[Try it] What follows is a set of records; restate each one word for word and drop the pictures.

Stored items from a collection

# # #

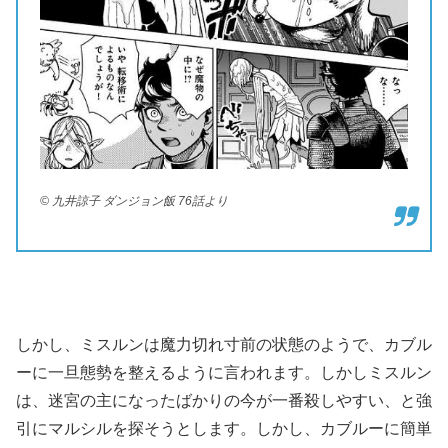
© 九井諒子 ダンジョン飯 76話より
しかし、ミスルンは魔力切れ寸前の状態のようで、カブル
ーに一旦態勢を整えるように言われます。しかしミスルン
は、迷宮の主になったばかりの今が一番殺しやすい、と強
引にマルシルを探そうとします。しかし、カブルーに簡単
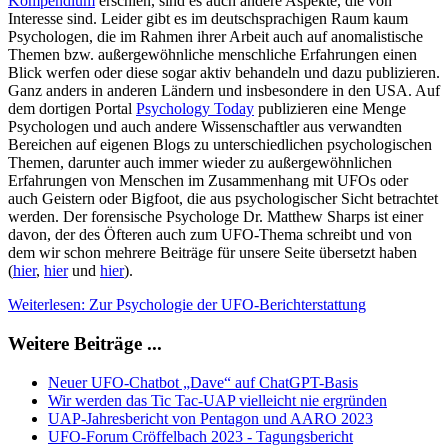
Kompendium
erschien, sind es auch andere Aspekte, die von
Interesse sind. Leider gibt es im deutschsprachigen Raum kaum
Psychologen, die im Rahmen ihrer Arbeit auch auf anomalistische
Themen bzw. außergewöhnliche menschliche Erfahrungen einen
Blick werfen oder diese sogar aktiv behandeln und dazu publizieren.
Ganz anders in anderen Ländern und insbesondere in den USA. Auf
dem dortigen Portal
Psychology Today
publizieren eine Menge
Psychologen und auch andere Wissenschaftler aus verwandten
Bereichen auf eigenen Blogs zu unterschiedlichen psychologischen
Themen, darunter auch immer wieder zu außergewöhnlichen
Erfahrungen von Menschen im Zusammenhang mit UFOs oder
auch Geistern oder Bigfoot, die aus psychologischer Sicht betrachtet
werden. Der forensische Psychologe Dr. Matthew Sharps ist einer
davon, der des Öfteren auch zum UFO-Thema schreibt und von
dem wir schon mehrere Beiträge für unsere Seite übersetzt haben
(
hier
,
hier
und
hier
).
Weiterlesen: Zur Psychologie der UFO-Berichterstattung
Weitere Beiträge ...
Neuer UFO-Chatbot „Dave“ auf ChatGPT-Basis
Wir werden das Tic Tac-UAP vielleicht nie ergründen
UAP-Jahresbericht von Pentagon und AARO 2023
UFO-Forum Cröffelbach 2023 - Tagungsbericht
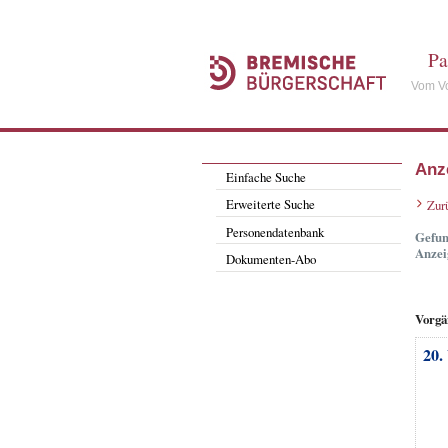
Pa
Vom Vo
Anz
Einfache Suche
Erweiterte Suche
Zur
Personendatenbank
Gefun
Anzei
Dokumenten-Abo
Vorgä
20.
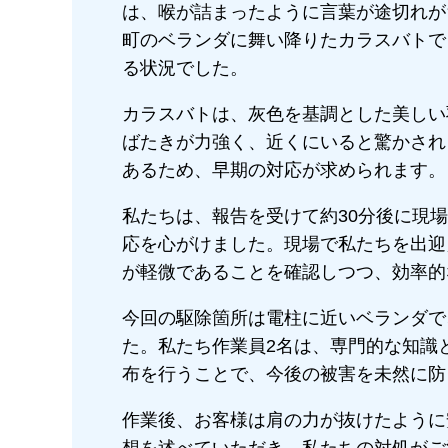
は、喉が詰まったように言葉が途切れが
町のベランダに舞い降りたカラスバトで
る状況でした。
カラスバトは、灰色を基調とした美しい
ばたきが力強く、近くにいると驚かされ
あるため、早期の対応が求められます。
私たちは、報告を受けて約30分後に現
応を心がけました。現場で私たちを出迎
が軽微であることを確認しつつ、効率的
今回の駆除箇所は電柱に近いベランダで
た。私たち作業員2名は、専門的な知識
布を行うことで、今後の被害を未然に防
作業後、お客様は肩の力が抜けたように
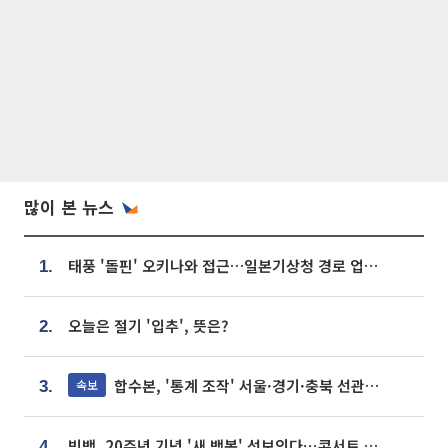
많이 본 뉴스
태풍 '돌핀' 오키나와 접근…일본기상청 경로 업데이트
1.
오늘은 절기 '입추', 뜻은?
2.
합수본, '통계 조작' 서울·경기·충북 선관위 등 추가 압수수색
속보
3.
빅뱅, 20주년 기념 '새 뱅봉' 선보인다⋯콘서트 앞두고 팝업 개최
4.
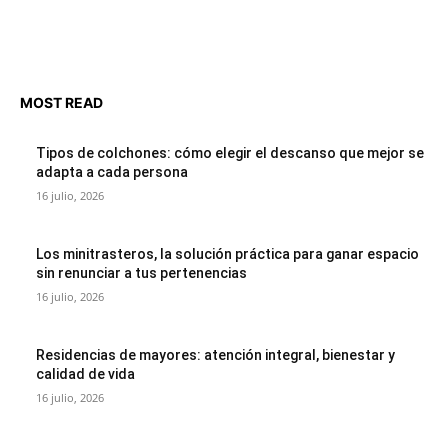
MOST READ
Tipos de colchones: cómo elegir el descanso que mejor se
adapta a cada persona
16 julio, 2026
Los minitrasteros, la solución práctica para ganar espacio
sin renunciar a tus pertenencias
16 julio, 2026
Residencias de mayores: atención integral, bienestar y
calidad de vida
16 julio, 2026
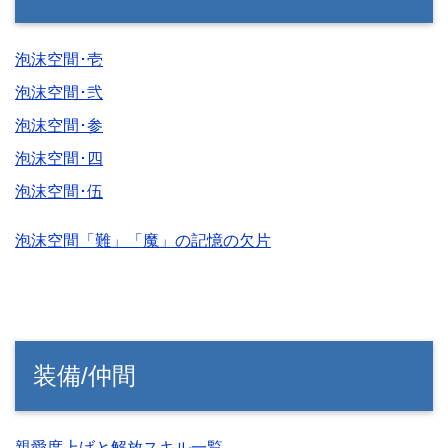
泡沫空間･壱
泡沫空間･弐
泡沫空間･参
泡沫空間･四
泡沫空間･伍
泡沫空間「難」「魔」の記憶の欠片
装備/仲間
親愛度上げと解放スキル一覧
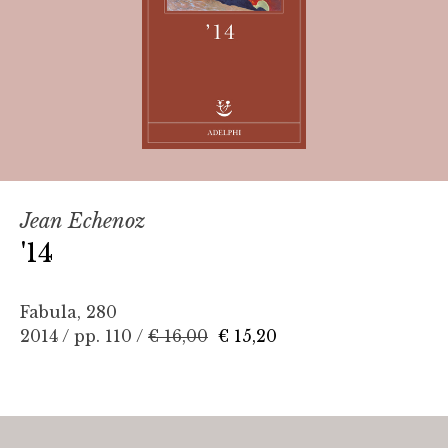
Jean Echenoz
'14
Fabula, 280
2014 / pp. 110 /
€ 16,00
€ 15,20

# # #

[Answer]
© 九井諒子 ダンジョン飯 76話より
しかし、ミスルンは魔力切れ寸前の状態のようで、カブル
ーに一旦態勢を整えるように言われます。しかしミスルン
は、迷宮の主になったばかりの今が一番殺しやすい、と強
引にマルシルを探そうとします。しかし、カブルーに簡単
Kompendium
erschien, sind es auch andere Aspekte, die von
Interesse sind. Leider gibt es im deutschsprachigen Raum kaum
Psychologen, die im Rahmen ihrer Arbeit auch auf anomalistische
Themen bzw. außergewöhnliche menschliche Erfahrungen einen
Blick werfen oder diese sogar aktiv behandeln und dazu publizieren.
Ganz anders in anderen Ländern und insbesondere in den USA. Auf
dem dortigen Portal
Psychology Today
publizieren eine Menge
Psychologen und auch andere Wissenschaftler aus verwandten
Bereichen auf eigenen Blogs zu unterschiedlichen psychologischen
Themen, darunter auch immer wieder zu außergewöhnlichen
Erfahrungen von Menschen im Zusammenhang mit UFOs oder
auch Geistern oder Bigfoot, die aus psychologischer Sicht betrachtet
werden. Der forensische Psychologe Dr. Matthew Sharps ist einer
davon, der des Öfteren auch zum UFO-Thema schreibt und von
dem wir schon mehrere Beiträge für unsere Seite übersetzt haben
(
hier
,
hier
und
hier
).
Weiterlesen: Zur Psychologie der UFO-Berichterstattung
Weitere Beiträge ...
Neuer UFO-Chatbot „Dave“ auf ChatGPT-Basis
Wir werden das Tic Tac-UAP vielleicht nie ergründen
UAP-Jahresbericht von Pentagon und AARO 2023
UFO-Forum Cröffelbach 2023 - Tagungsbericht
Pa
Vom Vo
Anz
Einfache Suche
Erweiterte Suche
Zur
Personendatenbank
Gefun
Anzei
Dokumenten-Abo
Vorgä
20.
は、喉が詰まったように言葉が途切れが
町のベランダに舞い降りたカラスバトで
る状況でした。
カラスバトは、灰色を基調とした美しい
ばたきが力強く、近くにいると驚かされ
あるため、早期の対応が求められます。
私たちは、報告を受けて約30分後に現
応を心がけました。現場で私たちを出迎
が軽微であることを確認しつつ、効率的
今回の駆除箇所は電柱に近いベランダで
た。私たち作業員2名は、専門的な知識
布を行うことで、今後の被害を未然に防
作業後、お客様は肩の力が抜けたように
많이 본 뉴스
태풍 '돌핀' 오키나와 접근…일본기상청 경로 업데이트
1.
오늘은 절기 '입추', 뜻은?
2.
합수본, '통계 조작' 서울·경기·충북 선관위 등 추가 압수수색
속보
3.
빅뱅, 20주년 기념 '새 뱅봉' 선보인다⋯콘서트 앞두고 팝업 개최
4.
MOST READ
Tipos de colchones: cómo elegir el descanso que mejor se
adapta a cada persona
16 julio, 2026
Los minitrasteros, la solución práctica para ganar espacio
sin renunciar a tus pertenencias
16 julio, 2026
Residencias de mayores: atención integral, bienestar y
calidad de vida
16 julio, 2026
泡沫空間･壱
泡沫空間･弐
泡沫空間･参
泡沫空間･四
泡沫空間･伍
泡沫空間「難」「魔」の記憶の欠片
装備/仲間
親愛度上げと解放スキル一覧
Jean Echenoz
'14
Fabula, 280
2014 / pp. 110 /
€ 16,00
€ 15,20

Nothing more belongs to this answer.